After going through these employment debacles, of course, there are also times when you get to meet people who just strikes you with their ideas and such. Don't get me wrong; I am not the type of person who easily gets awed by people's accomplishment, rather I appreciate what they have done. And then move on. It really is different when you get out of the academe.

Of course, there are also people who touch you on such a personal level that if they're not there, things are just not the way they used to be: food has lost its taste, songs have quirky melodies, world stops moving, flowers have lost their fragrance... You get the idea, right? What even makes it worse is this person currently attends to other "things," which puts a kink in my plans. People are even talking about what's happening, and if I am happy with what's happening. Honestly, no I am not happy. We even have come to talking about it and I just won't accept it. Another thing is, she's also into me, but doesn't trust me. Weird, huh? Oh well. I really do hope something nice happens.

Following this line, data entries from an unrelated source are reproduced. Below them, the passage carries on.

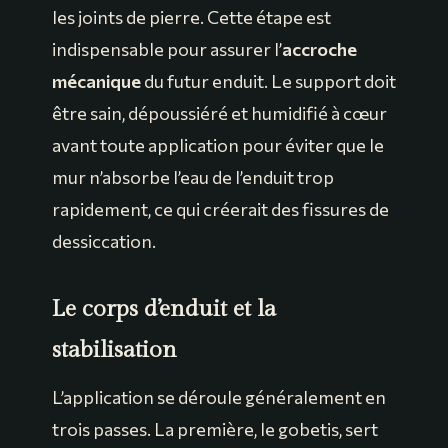
les joints de pierre. Cette étape est
indispensable pour assurer l’
accroche
mécanique
du futur enduit. Le support doit
être sain, dépoussiéré et humidifié à cœur
avant toute application pour éviter que le
mur n’absorbe l’eau de l’enduit trop
rapidement, ce qui créerait des fissures de
dessiccation.
Le corps d’enduit et la
stabilisation
L’application se déroule généralement en
trois passes. La première, le gobetis, sert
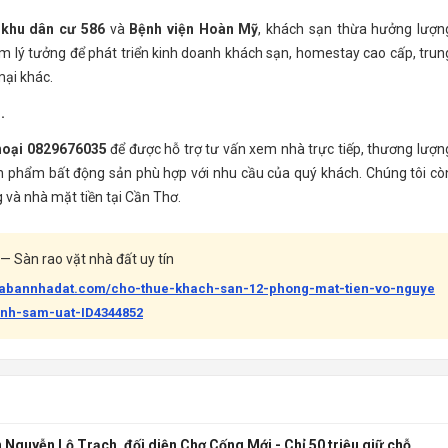
ư
khu dân cư 586
và
Bệnh viện Hoàn Mỹ
, khách sạn thừa hưởng lượn
ểm lý tưởng để phát triển kinh doanh khách sạn, homestay cao cấp, trun
mại khác.
.
thoại 0829676035
để được hỗ trợ tư vấn xem nhà trực tiếp, thương lượn
 phẩm bất động sản phù hợp với nhu cầu của quý khách. Chúng tôi cò
 và nhà mặt tiền tại Cần Thơ.
— Sàn rao vặt nhà đất uy tín
uabannhadat.com/cho-thue-khach-san-12-phong-mat-tien-vo-nguye
anh-sam-uat-ID4344852
Nguyễn Lộ Trạch, đối diện Chợ Cống Mới - Chỉ 50 triệu giữ chỗ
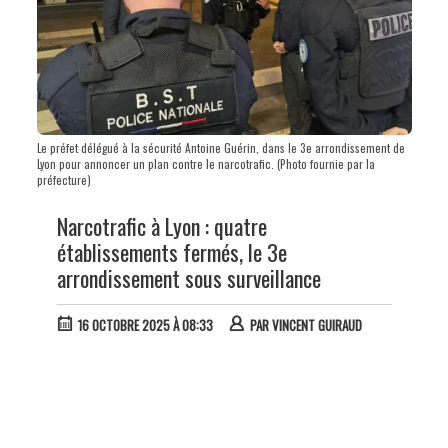
Le préfet délégué à la sécurité Antoine Guérin, dans le 3e arrondissement de
Lyon pour annoncer un plan contre le narcotrafic. (Photo fournie par la
préfecture)
Narcotrafic à Lyon : quatre
établissements fermés, le 3e
arrondissement sous surveillance
16 OCTOBRE 2025 À 08:33
PAR
VINCENT GUIRAUD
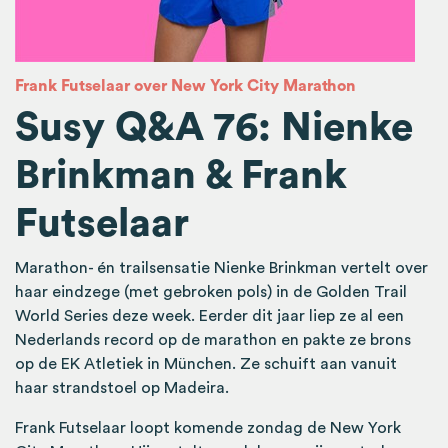
Frank Futselaar over New York City Marathon
Susy Q&A 76: Nienke
Brinkman & Frank
Futselaar
Marathon- én trailsensatie Nienke Brinkman vertelt over
haar eindzege (met gebroken pols) in de Golden Trail
World Series deze week. Eerder dit jaar liep ze al een
Nederlands record op de marathon en pakte ze brons
op de EK Atletiek in München. Ze schuift aan vanuit
haar strandstoel op Madeira.
Frank Futselaar loopt komende zondag de New York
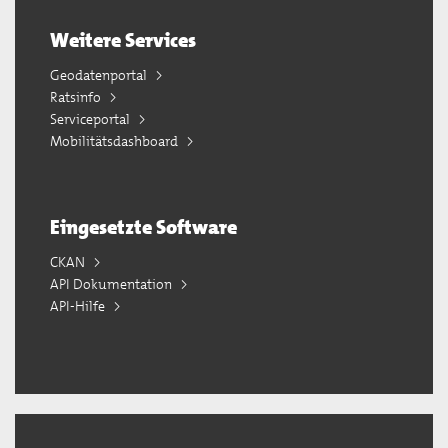
Weitere Services
Geodatenportal
Ratsinfo
Serviceportal
Mobilitätsdashboard
Eingesetzte Software
CKAN
API Dokumentation
API-Hilfe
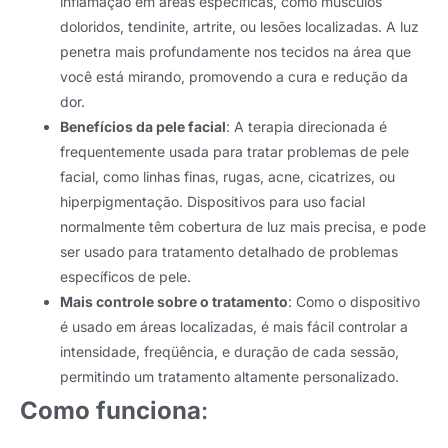
inflamação em áreas específicas, como músculos
doloridos, tendinite, artrite, ou lesões localizadas. A luz
penetra mais profundamente nos tecidos na área que
você está mirando, promovendo a cura e redução da
dor.
Benefícios da pele facial
: A terapia direcionada é
frequentemente usada para tratar problemas de pele
facial, como linhas finas, rugas, acne, cicatrizes, ou
hiperpigmentação. Dispositivos para uso facial
normalmente têm cobertura de luz mais precisa, e pode
ser usado para tratamento detalhado de problemas
específicos de pele.
Mais controle sobre o tratamento
: Como o dispositivo
é usado em áreas localizadas, é mais fácil controlar a
intensidade, freqüência, e duração de cada sessão,
permitindo um tratamento altamente personalizado.
Como funciona
:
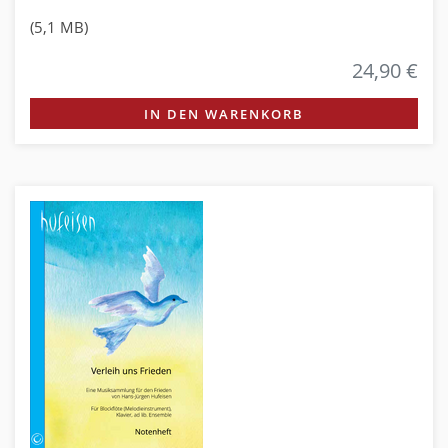
(5,1 MB)
24,90 €
IN DEN WARENKORB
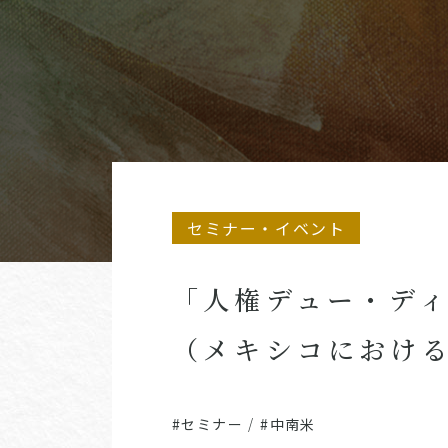
セミナー・イベント
「人権デュー・デ
（メキシコにおけ
#セミナー
/
#中南米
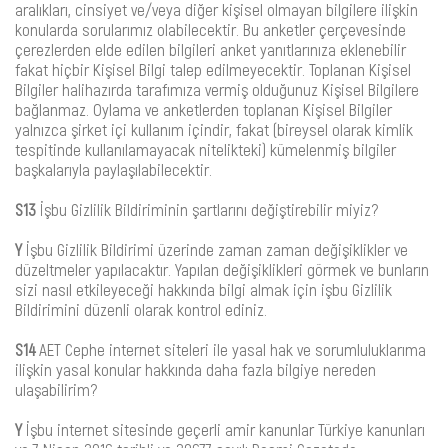
aralıkları, cinsiyet ve/veya diğer kişisel olmayan bilgilere ilişkin
konularda sorularımız olabilecektir. Bu anketler çerçevesinde
çerezlerden elde edilen bilgileri anket yanıtlarınıza eklenebilir
fakat hiçbir Kişisel Bilgi talep edilmeyecektir. Toplanan Kişisel
Bilgiler halihazırda tarafımıza vermiş olduğunuz Kişisel Bilgilere
bağlanmaz. Oylama ve anketlerden toplanan Kişisel Bilgiler
yalnızca şirket içi kullanım içindir, fakat (bireysel olarak kimlik
tespitinde kullanılamayacak nitelikteki) kümelenmiş bilgiler
başkalarıyla paylaşılabilecektir.
S13
İşbu Gizlilik Bildiriminin şartlarını değiştirebilir miyiz?
Y
İşbu Gizlilik Bildirimi üzerinde zaman zaman değişiklikler ve
düzeltmeler yapılacaktır. Yapılan değişiklikleri görmek ve bunların
sizi nasıl etkileyeceği hakkında bilgi almak için işbu Gizlilik
Bildirimini düzenli olarak kontrol ediniz.
S14
AET Cephe internet siteleri ile yasal hak ve sorumluluklarıma
ilişkin yasal konular hakkında daha fazla bilgiye nereden
ulaşabilirim?
Y
İşbu internet sitesinde geçerli amir kanunlar Türkiye kanunları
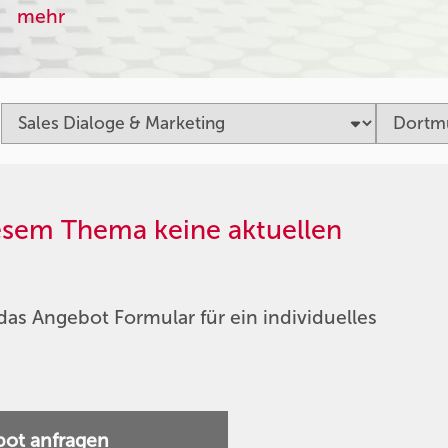
mehr
iesem Thema keine aktuellen
das Angebot Formular für ein individuelles
ot anfragen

But through all the things that are happening right now, I am happy. Happy that I have a job. Even though my family is in the US, and I am alone, I am happy.

Monday, March 10, 2008

Tired...

This day has been a disaster, but not quite, especially when I found out that I cannot get my certification from the main office of the Civil Service Commission, but I had to get it from the Regional Office where I took the exam - in this case, Cebu.

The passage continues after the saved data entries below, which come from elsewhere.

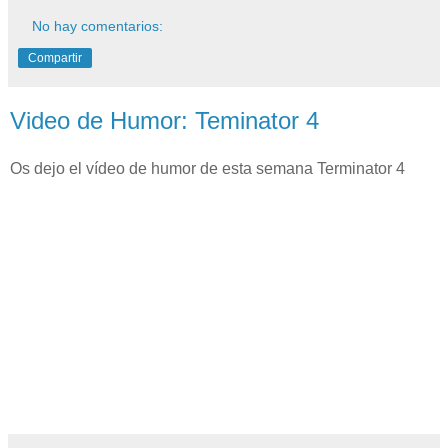
No hay comentarios:
Compartir
Video de Humor: Teminator 4
Os dejo el vídeo de humor de esta semana Terminator 4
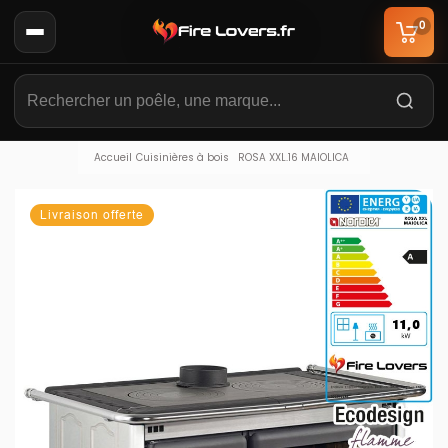
0
Accueil
Cuisinières à bois
ROSA XXL.16 MAIOLICA
Livraison offerte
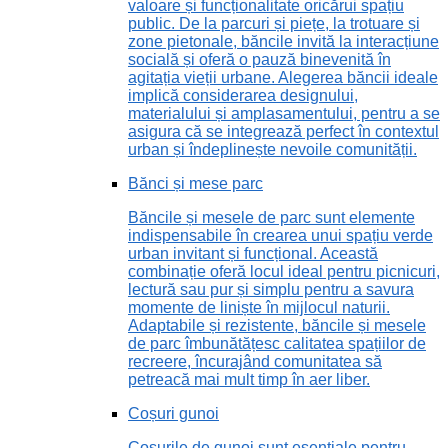
valoare și funcționalitate oricărui spațiu
public. De la parcuri și piețe, la trotuare și
zone pietonale, băncile invită la interacțiune
socială și oferă o pauză binevenită în
agitația vieții urbane. Alegerea băncii ideale
implică considerarea designului,
materialului și amplasamentului, pentru a se
asigura că se integrează perfect în contextul
urban și îndeplinește nevoile comunității.
Bănci și mese parc
Băncile și mesele de parc sunt elemente
indispensabile în crearea unui spațiu verde
urban invitant și funcțional. Această
combinație oferă locul ideal pentru picnicuri,
lectură sau pur și simplu pentru a savura
momente de liniște în mijlocul naturii.
Adaptabile și rezistente, băncile și mesele
de parc îmbunătățesc calitatea spațiilor de
recreere, încurajând comunitatea să
petreacă mai mult timp în aer liber.
Coșuri gunoi
Coșurile de gunoi sunt esențiale pentru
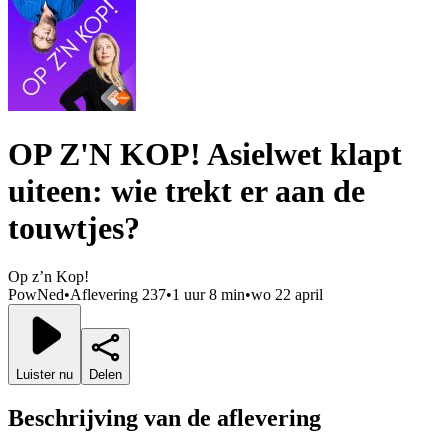
OP Z'N KOP! Asielwet klapt
uiteen: wie trekt er aan de
touwtjes?
Op z’n Kop!
PowNed
•
Aflevering 237
•
1 uur 8 min
•
wo 22 april
Luister nu
Delen
Beschrijving van de aflevering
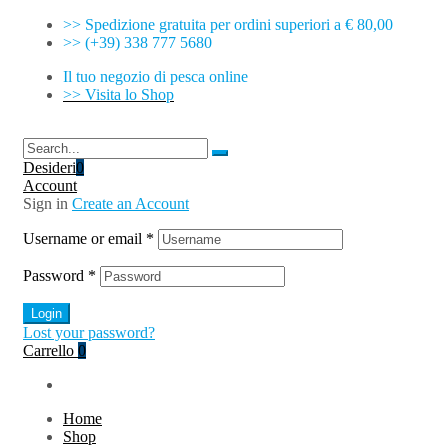
>> Spedizione gratuita per ordini superiori a € 80,00
>> (+39) 338 777 5680
Il tuo negozio di pesca online
>> Visita lo Shop
Desideri
0
Account
Sign in
Create an Account
Username or email
*
Password
*
Login
Lost your password?
Carrello
0
Home
Shop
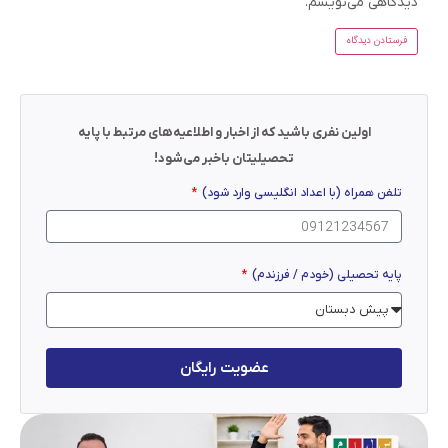
دیدگاهی می‌نویسم.
اولین نفری باشید که از اخبار و اطلاعیه‌های مرتبط با پایه
تحصیلیتان باخبر می‌شود!
تلفن همراه (با اعداد انگلیسی وارد شود)
پایه تحصیلی (خودم / فرزندم)
عضویت رایگان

I woke up at around 8am, because I was trying to adjust my body clock to a GY schedule, since starting Tuesday, I SHOULD be a night person. Then I went to the Kaliraya office of the Commission, but they told me that since I took the exam in Cebu, my certification is with them...

After knowing that, I decided to go to the Main Office at Batasan Hills in Quezon City, hoping that they might have a copy. (They were the main office after all.) But lo and behold, all certifications from the regional offices will be sent to the main office after 6 months before they can encode it to the main database!

How's that for efficiency and convenience. No wonder people are taking to the streets in protest of Gloria! It was also shocking to see that this office pales in comparison to other national offices. And to think that all public servants have to be scrutinized by said department, yet it seems that the Commission is the poorest and filthiest. Sheesh...

They better suit up and improve their services if they expect people to enter the government service.

Friday, February 8, 2008

A penny saved...

I was just browsing through the Japan Times online, when I read Amy Chavez's article that gives us a rundown of the Japanese currency and its coins. Having had the chance to use those and actually save some, it made me think of the Philippine situation of not having 1-centavo, five-centavo, and ten-centavo coins anymore. It sure is a surprise to see that people do not value money, even arriving at a point wherein five centavos would be withheld by a saleslady because they do not have those coins in stock. What is mine should be mine, and should be given back to me. After all, I earned that money. You cannot just leave change and they issue you an IOU, and visit them to collect those change, even if it accumulates over time.

Some people might criticize me for a such a petty thing, but it is thievery at its simplest and finest. If SM was to keep those 1-centavo change from a million of its customers and multiply it with the number of its stores, on a weekly basis and annually, no wonder they are Number Two in the Richest People in the Philippines list.

Maybe the reason why we continue to lag in Asia and the world is because that petty thing is actually important. Japan, Korea, and the United States do have 1-yen, 1-won, and 1-cent coins and look where they are now. Money is important (be it 1-centavo), and if everybody knows it, a peso will never be a peso without one centavo.